Your task: Examine the records and identify each line that includes the string "content". Copy those lines.

Saved entries

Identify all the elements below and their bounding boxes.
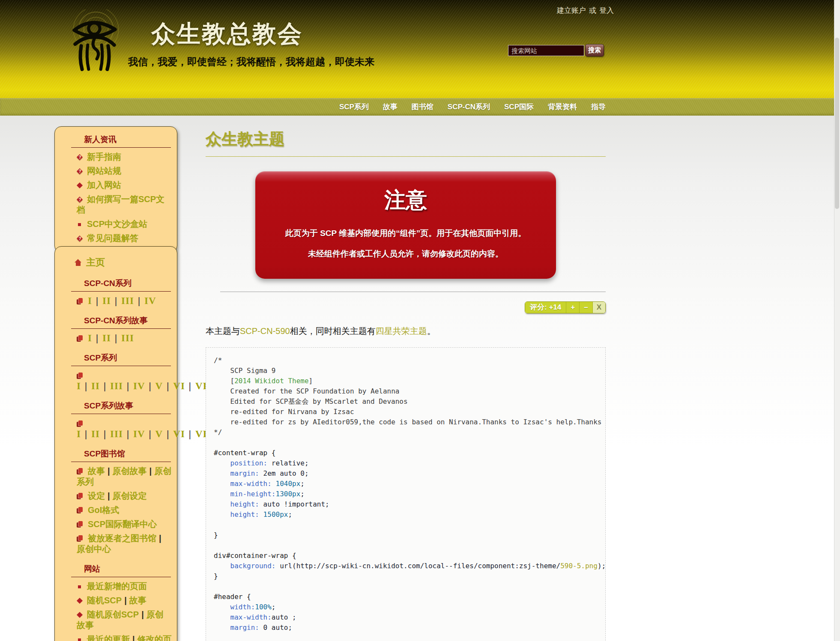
sidebar-link[interactable]: II bbox=[102, 333, 111, 343]
sidebar-link[interactable]: 加入网站 bbox=[87, 180, 121, 190]
sidebar-link[interactable]: 新手指南 bbox=[87, 152, 121, 161]
separator: | bbox=[81, 381, 91, 391]
code-line: } bbox=[214, 530, 605, 540]
sidebar-item-home: 主页 bbox=[55, 255, 177, 271]
rating-close-button[interactable]: X bbox=[592, 302, 605, 313]
sidebar-section-heading: SCP-CN系列故事 bbox=[71, 315, 171, 329]
sidebar-item: 最近的更新|修改的页面 bbox=[55, 632, 177, 641]
sidebar-link[interactable]: 随机SCP bbox=[87, 596, 122, 605]
separator: | bbox=[156, 534, 164, 543]
sidebar-link[interactable]: 主页 bbox=[86, 257, 105, 268]
sidebar-section: SCP系列I|II|III|IV|V|VI|VII|VIII|IX bbox=[55, 352, 177, 393]
search-button[interactable]: 搜索 bbox=[585, 44, 604, 57]
nav-item[interactable]: 故事 bbox=[383, 102, 398, 112]
nav-item[interactable]: SCP国际 bbox=[504, 102, 534, 112]
downvote-button[interactable]: – bbox=[579, 302, 592, 313]
nav-item[interactable]: 背景资料 bbox=[548, 102, 577, 112]
sidebar-link[interactable]: II bbox=[102, 295, 111, 306]
sidebar-link[interactable]: II bbox=[91, 429, 100, 439]
sidebar-box-newcomers: 新人资讯?新手指南?网站站规加入网站?如何撰写一篇SCP文档SCP中文沙盒站?常… bbox=[54, 126, 177, 253]
sidebar-link[interactable]: III bbox=[121, 333, 134, 343]
sidebar-link[interactable]: SCP国际翻译中心 bbox=[88, 519, 157, 529]
nav-item[interactable]: SCP-CN系列 bbox=[448, 102, 490, 112]
sidebar-item: 随机原创SCP|原创故事 bbox=[55, 608, 177, 632]
square-icon bbox=[77, 584, 83, 590]
sidebar-link[interactable]: I bbox=[88, 333, 92, 343]
code-line: /* bbox=[214, 355, 605, 366]
code-line: max-width: 1040px; bbox=[214, 479, 605, 489]
code-line: [2014 Wikidot Theme] bbox=[214, 376, 605, 386]
sidebar-link[interactable]: 如何撰写一篇SCP文档 bbox=[77, 194, 164, 215]
code-line: #content-wrap { bbox=[214, 448, 605, 458]
sidebar-section-heading: SCP图书馆 bbox=[71, 448, 171, 462]
separator: | bbox=[185, 381, 195, 391]
sidebar-item: I|II|III|IV|V|VI|VII|VIII bbox=[55, 416, 177, 441]
nav-item[interactable]: 指导 bbox=[591, 102, 606, 112]
separator: | bbox=[130, 635, 138, 641]
sidebar-link[interactable]: 设定 bbox=[88, 491, 105, 501]
pages-icon bbox=[77, 521, 84, 528]
login-link[interactable]: 登入 bbox=[599, 6, 614, 15]
code-line: min-height:1300px; bbox=[214, 489, 605, 499]
site-title[interactable]: 众生教总教会 bbox=[151, 18, 303, 51]
sidebar-link[interactable]: VI bbox=[173, 381, 185, 391]
sidebar-link[interactable]: SCP中文沙盒站 bbox=[87, 219, 147, 229]
sidebar-link[interactable]: III bbox=[110, 429, 123, 439]
scrollbar[interactable] bbox=[834, 0, 840, 641]
sidebar-link[interactable]: 原创中心 bbox=[77, 544, 111, 554]
sidebar-link[interactable]: V bbox=[155, 429, 163, 439]
sidebar-link[interactable]: I bbox=[77, 381, 81, 391]
code-line: SCP Sigma 9 bbox=[214, 366, 605, 376]
separator: | bbox=[145, 381, 155, 391]
notice-line-1: 此页为于 SCP 维基内部使用的“组件”页。用于在其他页面中引用。 bbox=[275, 227, 536, 240]
code-line: Edited for SCP基金会 by MScarlet and Devano… bbox=[214, 397, 605, 407]
sidebar-link[interactable]: I bbox=[88, 295, 92, 306]
rating-score: 评分: +14 bbox=[525, 302, 566, 313]
separator: | bbox=[145, 429, 155, 439]
create-account-link[interactable]: 建立账户 bbox=[557, 6, 586, 15]
sidebar-link[interactable]: 故事 bbox=[88, 466, 105, 476]
sidebar-box-main: 主页SCP-CN系列I|II|III|IVSCP-CN系列故事I|II|IIIS… bbox=[54, 246, 177, 641]
sidebar-item: 故事|原创故事|原创系列 bbox=[55, 464, 177, 489]
help-diamond-icon-glyph: ? bbox=[77, 236, 83, 242]
sidebar-link[interactable]: III bbox=[110, 381, 123, 391]
sidebar-link[interactable]: II bbox=[91, 381, 100, 391]
separator: | bbox=[123, 381, 133, 391]
separator: | bbox=[139, 610, 146, 619]
nav-item[interactable]: 图书馆 bbox=[412, 102, 433, 112]
sidebar-link[interactable]: VI bbox=[173, 429, 185, 439]
sidebar-link[interactable]: 常见问题解答 bbox=[87, 233, 138, 243]
sidebar-link[interactable]: III bbox=[121, 295, 134, 306]
nav-item[interactable]: SCP系列 bbox=[339, 102, 369, 112]
sidebar-link[interactable]: IV bbox=[133, 429, 145, 439]
help-diamond-icon: ? bbox=[77, 236, 83, 242]
sidebar-section-heading: 网站 bbox=[71, 563, 171, 577]
sidebar-link[interactable]: 最近的更新 bbox=[87, 635, 130, 641]
separator: | bbox=[100, 381, 110, 391]
code-line bbox=[214, 540, 605, 551]
sidebar-link[interactable]: IV bbox=[133, 381, 145, 391]
sidebar-link[interactable]: 原创故事 bbox=[113, 466, 147, 476]
sidebar-link[interactable]: 网站站规 bbox=[87, 166, 121, 176]
search-input[interactable] bbox=[508, 45, 584, 56]
code-line: } bbox=[214, 571, 605, 581]
sidebar-link[interactable]: 原创设定 bbox=[113, 491, 147, 501]
intro-text: 本主题与 bbox=[206, 326, 240, 336]
code-line: position: relative; bbox=[214, 458, 605, 468]
scrollbar-thumb[interactable] bbox=[835, 38, 839, 209]
separator: | bbox=[163, 381, 173, 391]
inline-link[interactable]: SCP-CN-590 bbox=[240, 326, 290, 336]
intro-paragraph: 本主题与SCP-CN-590相关，同时相关主题有四星共荣主题。 bbox=[206, 325, 606, 337]
sidebar-link[interactable]: 随机原创SCP bbox=[87, 610, 139, 619]
upvote-button[interactable]: + bbox=[566, 302, 579, 313]
sidebar-link[interactable]: 最近新增的页面 bbox=[87, 581, 147, 591]
sidebar-link[interactable]: IV bbox=[144, 295, 156, 306]
sidebar-link[interactable]: V bbox=[155, 381, 163, 391]
sidebar-item: 加入网站 bbox=[55, 178, 177, 192]
sidebar-link[interactable]: 故事 bbox=[129, 596, 146, 605]
code-line: width:100%; bbox=[214, 602, 605, 612]
sidebar-link[interactable]: 被放逐者之图书馆 bbox=[88, 534, 156, 543]
sidebar-link[interactable]: GoI格式 bbox=[88, 505, 119, 515]
sidebar-link[interactable]: I bbox=[77, 429, 81, 439]
inline-link[interactable]: 四星共荣主题 bbox=[376, 326, 427, 336]
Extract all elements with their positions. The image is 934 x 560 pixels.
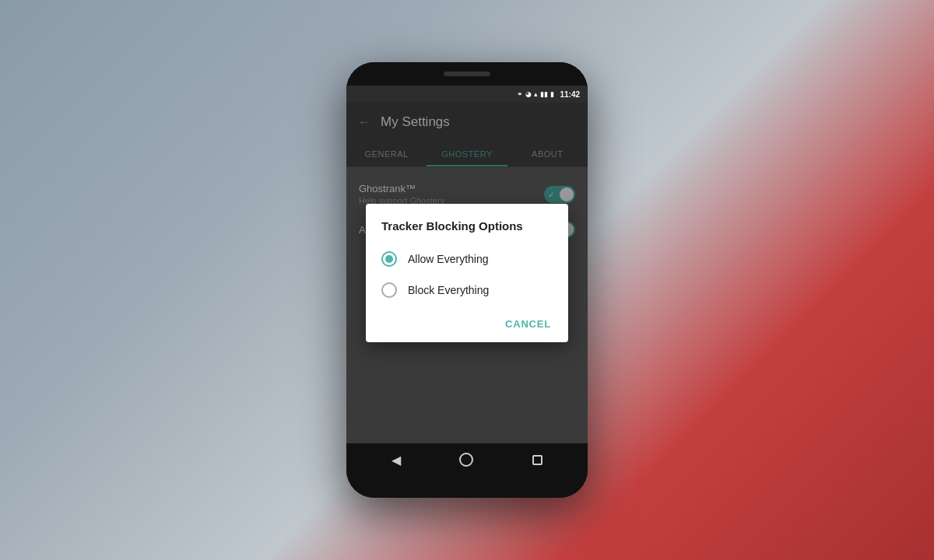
nav-back-icon: ◀ (392, 453, 401, 467)
radio-inner-selected (385, 255, 393, 263)
nav-home-icon (459, 453, 473, 467)
dialog: Tracker Blocking Options Allow Everythin… (366, 204, 568, 342)
status-time: 11:42 (560, 90, 580, 99)
phone-speaker (444, 72, 490, 76)
nav-back-button[interactable]: ◀ (392, 453, 401, 467)
nav-home-button[interactable] (459, 453, 473, 467)
block-everything-option[interactable]: Block Everything (366, 275, 568, 306)
dialog-actions: CANCEL (366, 306, 568, 342)
wifi-icon: ▴ (534, 90, 538, 98)
dialog-title: Tracker Blocking Options (366, 219, 568, 243)
nav-recent-icon (532, 455, 542, 465)
phone-bottom (346, 476, 588, 498)
bluetooth-icon: ⚭ (517, 90, 523, 98)
allow-everything-label: Allow Everything (408, 253, 489, 265)
allow-everything-radio[interactable] (381, 251, 397, 267)
status-bar: ⚭ ◕ ▴ ▮▮ ▮ 11:42 (346, 86, 588, 103)
modal-overlay: Tracker Blocking Options Allow Everythin… (346, 103, 588, 443)
battery-icon: ▮ (550, 90, 554, 98)
allow-everything-option[interactable]: Allow Everything (366, 243, 568, 275)
screen: ← My Settings GENERAL GHOSTERY ABOUT Gho… (346, 103, 588, 443)
phone-nav-bar: ◀ (346, 443, 588, 476)
phone-top (346, 62, 588, 86)
nfc-icon: ◕ (525, 90, 532, 98)
signal-icon: ▮▮ (540, 90, 548, 98)
nav-recent-button[interactable] (532, 455, 542, 465)
block-everything-label: Block Everything (408, 284, 489, 296)
cancel-button[interactable]: CANCEL (497, 312, 559, 336)
scene: ⚭ ◕ ▴ ▮▮ ▮ 11:42 ← My Settings GENERAL G… (0, 0, 934, 560)
status-icons: ⚭ ◕ ▴ ▮▮ ▮ 11:42 (517, 90, 580, 99)
phone-frame: ⚭ ◕ ▴ ▮▮ ▮ 11:42 ← My Settings GENERAL G… (346, 62, 588, 498)
block-everything-radio[interactable] (381, 282, 397, 298)
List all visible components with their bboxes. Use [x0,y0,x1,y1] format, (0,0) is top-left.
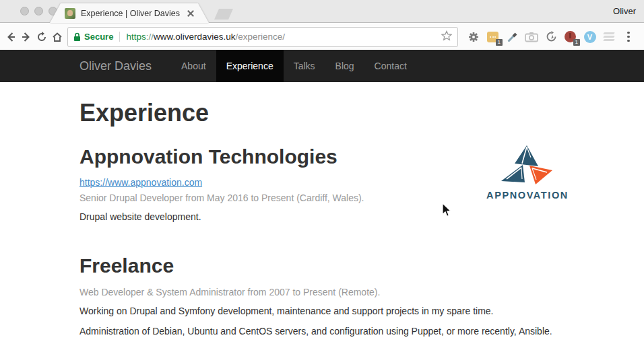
appnovation-logo: APPNOVATION [486,144,569,201]
security-indicator[interactable]: Secure [73,32,120,42]
tab-strip: Experience | Oliver Davies Oliver [0,0,644,23]
nav-item-blog[interactable]: Blog [325,50,364,82]
forward-button[interactable] [18,29,34,45]
job-description: Administration of Debian, Ubuntu and Cen… [79,324,565,338]
url-host: www.oliverdavies.uk [154,32,236,42]
company-link[interactable]: https://www.appnovation.com [79,177,202,188]
bookmark-star-icon[interactable] [441,30,452,44]
job-description: Drupal website development. [79,210,565,223]
url-text: https://www.oliverdavies.uk/experience/ [126,32,441,42]
job-description: Working on Drupal and Symfony developmen… [79,304,565,318]
nav-item-talks[interactable]: Talks [284,50,325,82]
url-separator: :// [146,32,154,42]
yellow-extension-icon[interactable]: 1 [486,30,501,44]
navbar-brand[interactable]: Oliver Davies [79,50,162,82]
site-nav-links: About Experience Talks Blog Contact [171,50,417,82]
close-window-button[interactable] [20,7,29,15]
browser-menu-icon[interactable] [621,30,636,44]
sync-icon[interactable] [544,30,558,44]
browser-window: Experience | Oliver Davies Oliver [0,0,644,352]
tab-title: Experience | Oliver Davies [81,9,182,18]
minimize-window-button[interactable] [34,7,43,15]
url-path: /experience/ [235,32,285,42]
home-button[interactable] [49,29,65,45]
browser-tab[interactable]: Experience | Oliver Davies [50,3,209,23]
appnovation-wordmark: APPNOVATION [486,190,569,201]
browser-toolbar: Secure https://www.oliverdavies.uk/exper… [0,24,644,50]
gear-icon[interactable] [466,30,481,44]
blue-v-extension-glyph: V [584,31,596,43]
back-button[interactable] [3,29,18,45]
security-label: Secure [84,32,113,42]
page-content: Experience Appnovation Technologies http… [0,82,644,352]
reload-button[interactable] [34,29,49,45]
layers-icon[interactable] [602,30,616,44]
browser-profile-name: Oliver [613,6,636,16]
nav-item-contact[interactable]: Contact [364,50,417,82]
job-role-summary: Web Developer & System Administrator fro… [79,285,565,299]
extensions-area: 1 1 V [458,30,644,44]
address-bar[interactable]: Secure https://www.oliverdavies.uk/exper… [67,27,458,47]
job-heading: Freelance [79,254,565,277]
blue-v-extension-icon[interactable]: V [583,30,598,44]
extension-badge: 1 [496,39,503,46]
camera-icon[interactable] [524,30,539,44]
tab-favicon [65,8,75,19]
job-section-appnovation: Appnovation Technologies https://www.app… [79,145,565,223]
extension-badge: 1 [573,39,580,46]
tab-close-icon[interactable] [187,10,194,17]
nav-item-about[interactable]: About [171,50,216,82]
lock-icon [73,32,81,42]
navigation-buttons [0,29,65,45]
page-title: Experience [79,100,565,127]
new-tab-button[interactable] [214,9,233,20]
eyedropper-icon[interactable] [505,30,520,44]
red-extension-icon[interactable]: 1 [563,30,578,44]
site-navbar: Oliver Davies About Experience Talks Blo… [0,50,644,82]
nav-item-experience[interactable]: Experience [216,50,284,82]
url-scheme: https [126,32,146,42]
job-section-freelance: Freelance Web Developer & System Adminis… [79,254,565,338]
appnovation-logo-triangles [490,144,565,186]
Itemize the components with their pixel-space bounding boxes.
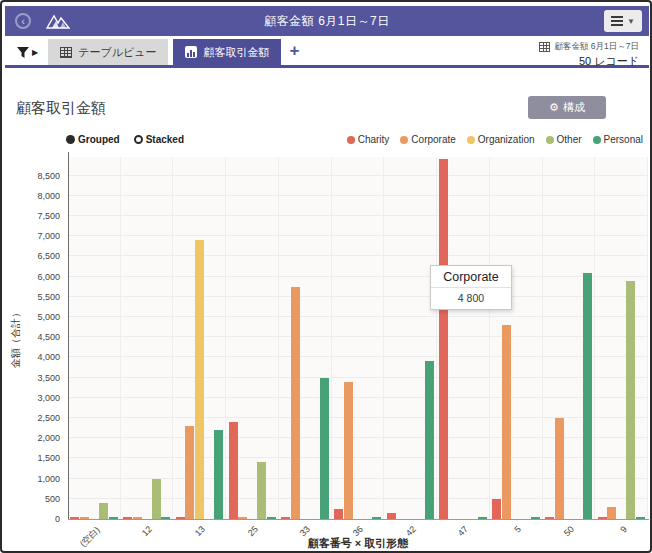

Answer to this exercise:
code-line: #content-wrap { bbox=[214, 448, 605, 458]
page-content: Experience Appnovation Technologies http… [0,82,644,352]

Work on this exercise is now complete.